==== Data for analysis

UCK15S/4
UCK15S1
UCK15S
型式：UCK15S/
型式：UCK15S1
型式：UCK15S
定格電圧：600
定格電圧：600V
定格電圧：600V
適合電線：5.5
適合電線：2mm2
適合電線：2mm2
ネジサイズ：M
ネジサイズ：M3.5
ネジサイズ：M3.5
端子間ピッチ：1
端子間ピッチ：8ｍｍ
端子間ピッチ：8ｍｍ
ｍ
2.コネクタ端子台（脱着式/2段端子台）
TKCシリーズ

========
==== Data for analysis

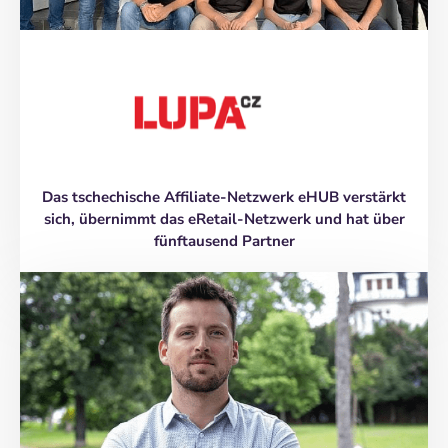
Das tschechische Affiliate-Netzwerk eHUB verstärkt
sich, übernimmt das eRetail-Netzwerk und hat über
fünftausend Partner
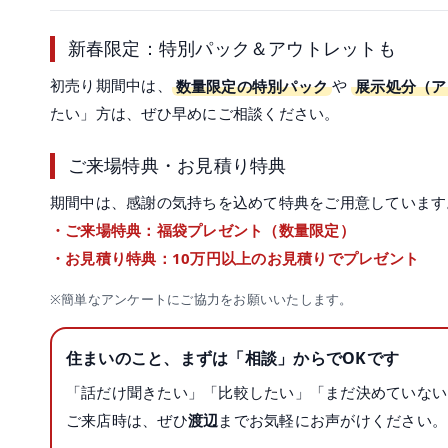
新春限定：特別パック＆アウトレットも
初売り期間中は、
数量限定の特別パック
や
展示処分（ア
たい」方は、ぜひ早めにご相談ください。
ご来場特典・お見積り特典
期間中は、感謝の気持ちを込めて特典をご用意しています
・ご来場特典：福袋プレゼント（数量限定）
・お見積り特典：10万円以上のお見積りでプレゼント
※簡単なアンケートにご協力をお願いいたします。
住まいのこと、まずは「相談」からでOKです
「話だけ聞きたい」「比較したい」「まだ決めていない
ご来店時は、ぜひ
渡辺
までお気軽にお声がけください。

========

Exercise instructions - How many lines in the records above contain the word "Netzwerk"? Give only the number.

Expected answer - 2